Essential Thrombocythemia and JAK2 Mutation
Essential thrombocythemia (ET) is a rare disease. People who have it, though, on average, tend to have a normal life expectancy. People who have ET have an increased number of platelets. Platelets are the smallest of the blood cells and help your blood to clot. In ET, red blood cell numbers are usually typical, but white blood cell numbers can be normal or a little high.1
The biggest health risk for those living with ET is an increased risk of developing blood clots. It is very rare, but sometimes ET can evolve into a more serious or more advanced blood disease like myelofibrosis or acute leukemia. This happens in about 1 to 2 percent of people living with ET. Some people with ET also have a JAK2 mutation.1
What is a JAK2 mutation?
Approximately 50 to 60 percent of people with ET also have a genetic mutation (change) called JAK2. This mutation causes overactivity in an enzyme called a kinase – specifically Janus kinase 2 (JAK2). This mutation then affects the liver.1
The liver typically makes a hormone called thrombopoietin. This attaches to hematopoietic stem cells. These stem cells are immature cells that eventually become red blood cells, white blood cells, and platelets. If a JAK2 enzyme is present, this makes these stem cells divide into precursor cells that become platelets. These platelets are misshapen and can be very big, which increases the risk of blood clots.1
JAK2 mutations tend to be found in older adults with ET rather than younger people living with ET. However, more research is needed to understand why this happens.2
How does the JAK2 affect essential thrombocythemia?

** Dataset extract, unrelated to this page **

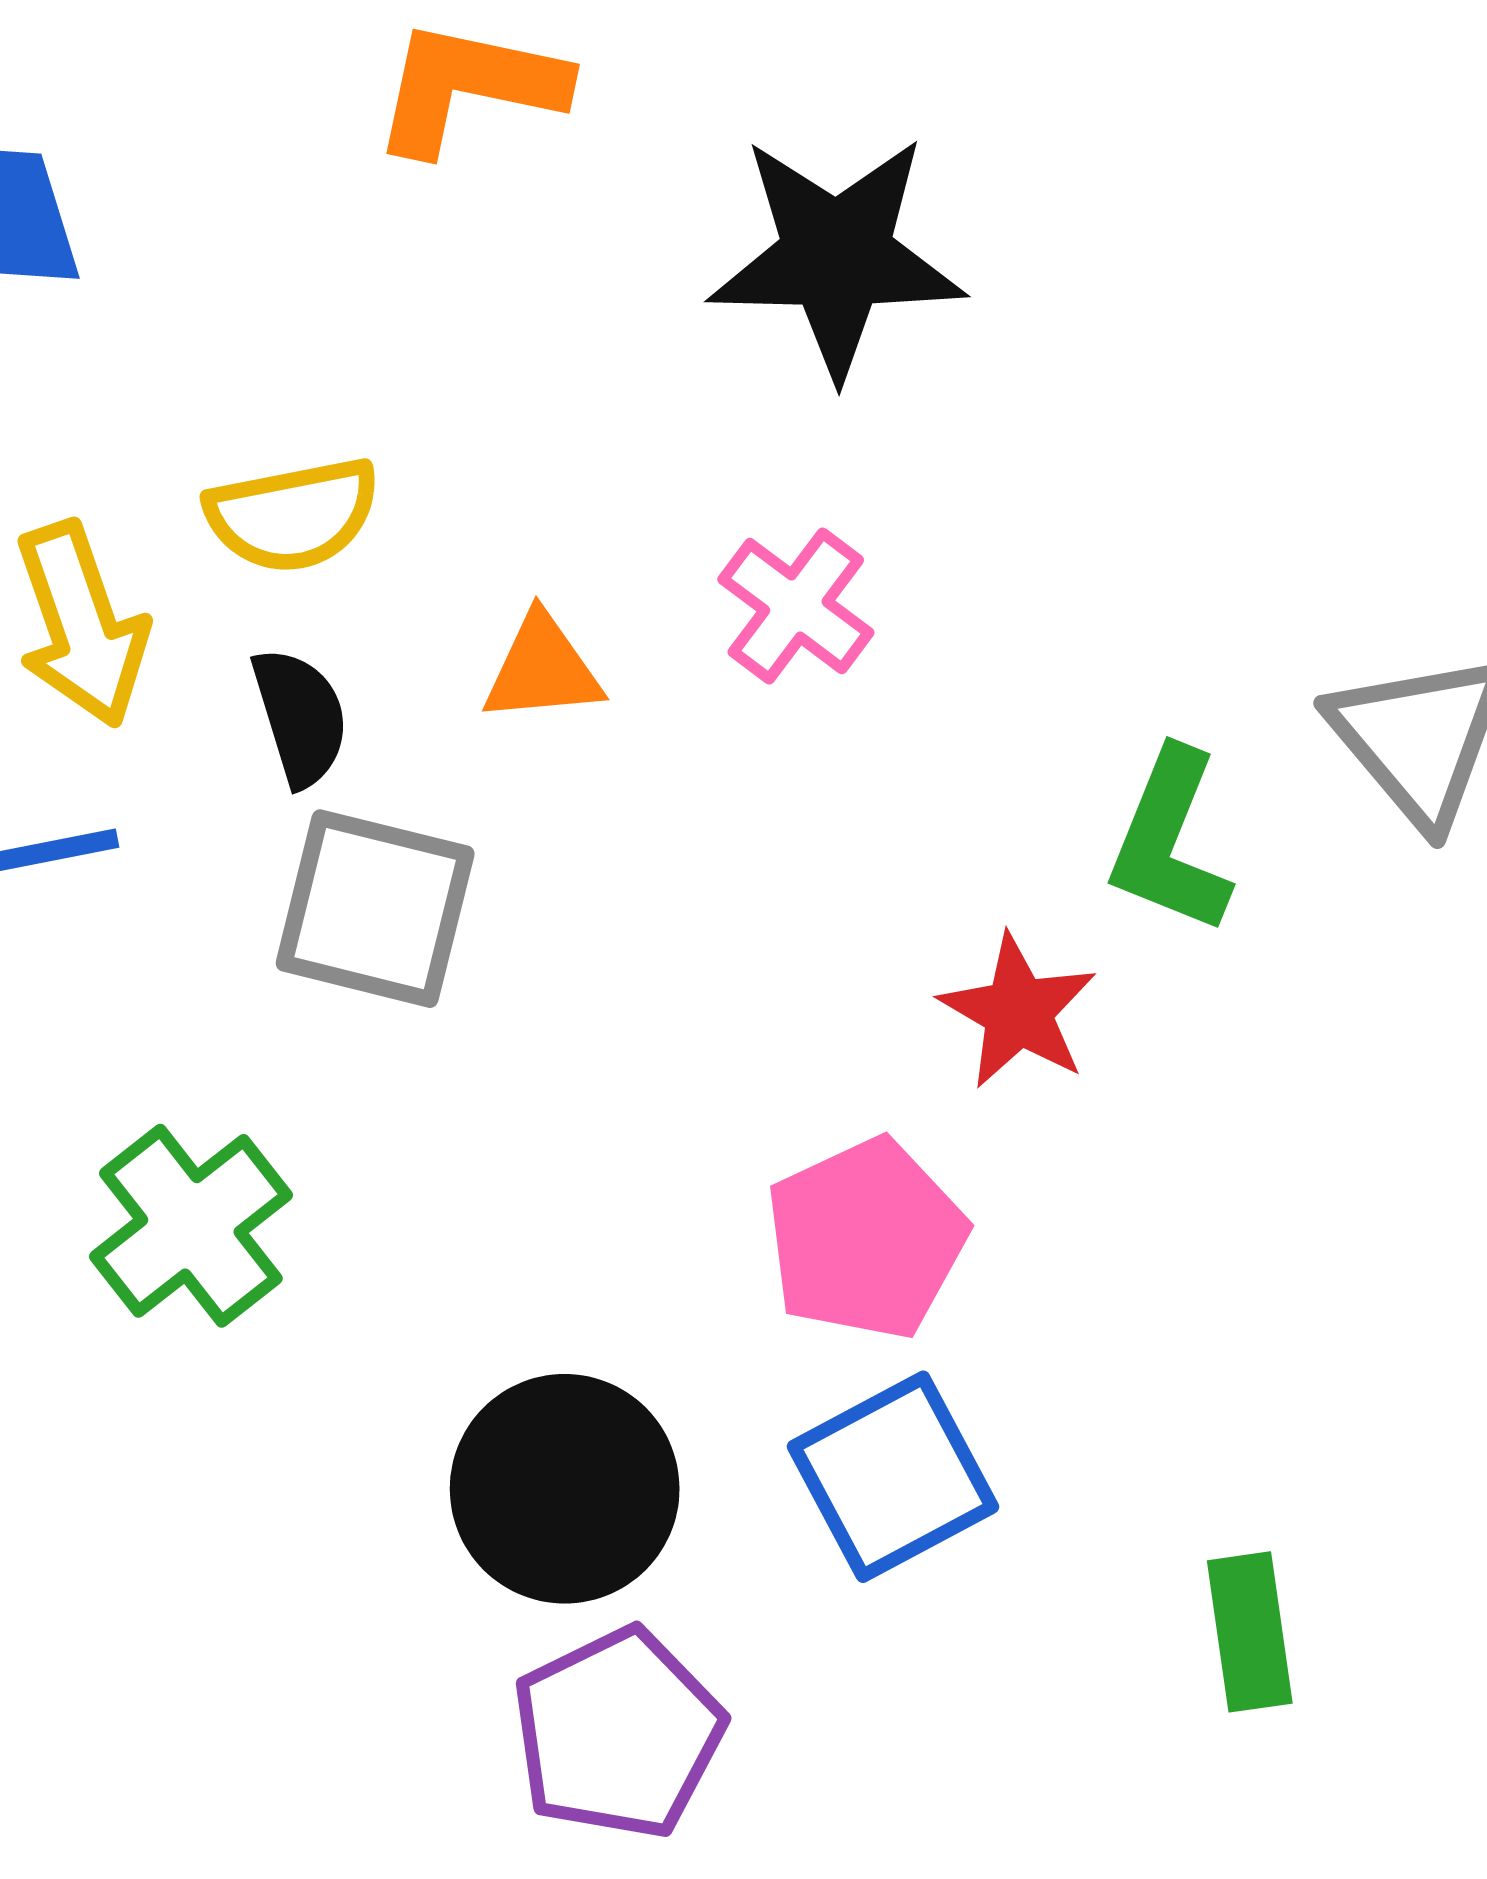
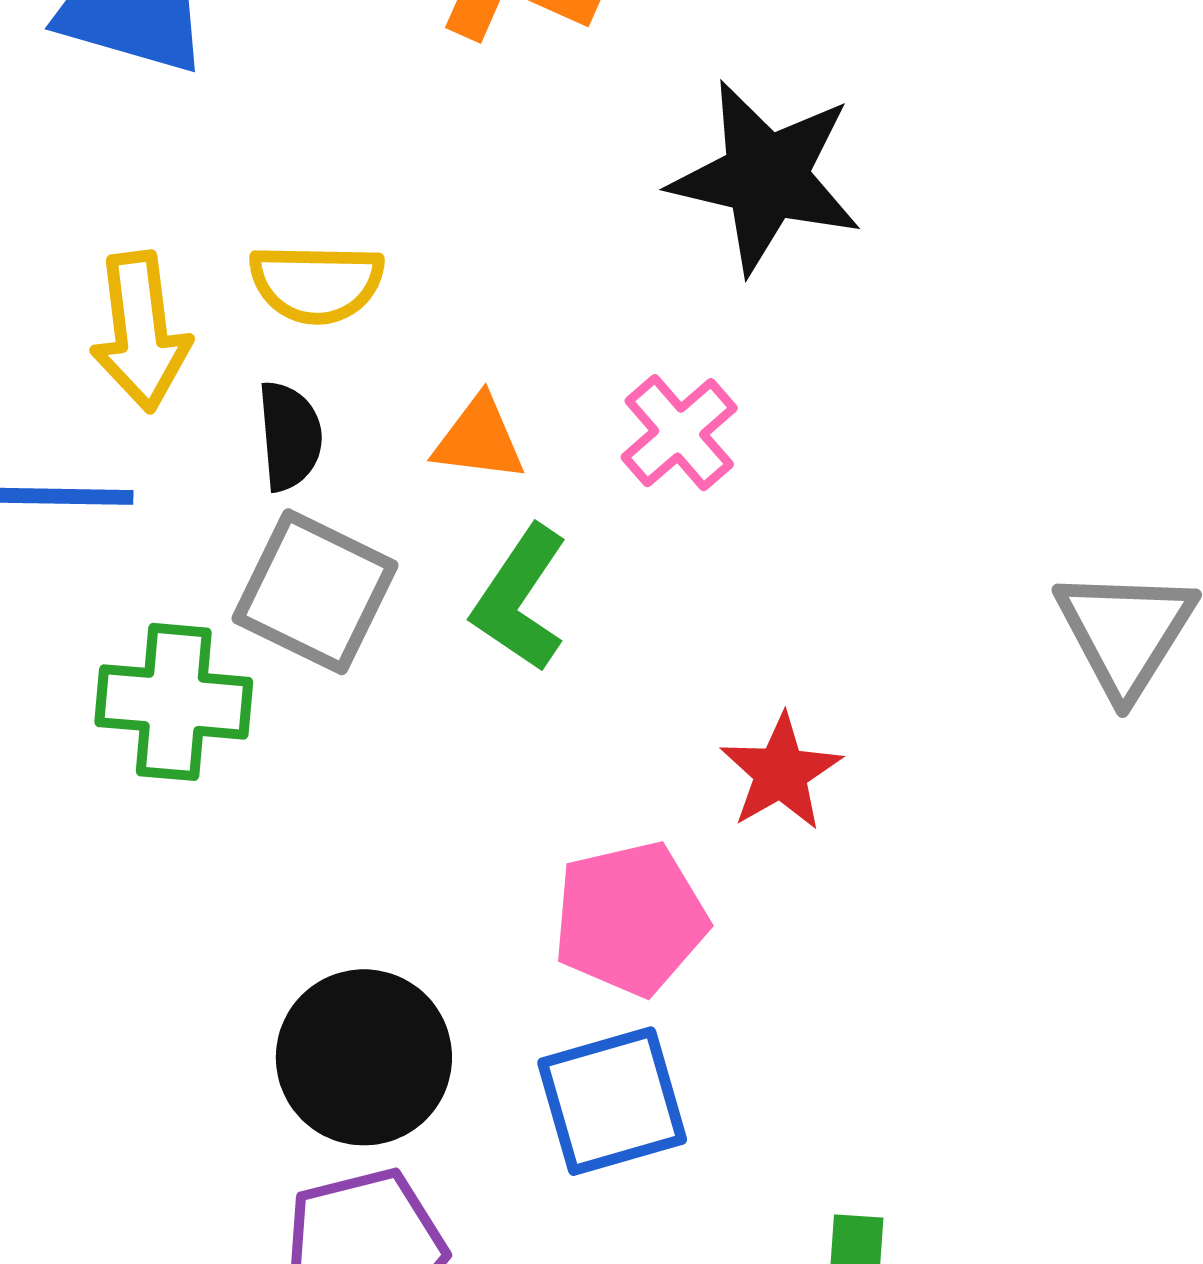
green L-shape: (1170, 842) -> (520, 598), moved
green cross: (191, 1226) -> (174, 702), moved, turned 31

For those with the JAK2 mutation, this is likely the specific genetic basis for their ET diagnosis.
For those without the JAK2 mutation, the genetic cause was unknown until 2013. Many people with ET have a mutation in a gene called calreticulin (CALR). These mutations were seen in about 70 percent of those with ET who did not have a JAK2 mutation.1
Researchers do not completely understand the function of CALR yet, but it appears to activate the same cell activity that is abnormally active in those with the JAK2 mutation. There is almost no difference in symptoms between people living with ET who have the JAK2 mutation and those with the CALR mutation. These are the most common mutations and are present in nearly 75 percent of those with ET.1
Most of the time these mutations are not inherited, and instead, they happen as someone ages.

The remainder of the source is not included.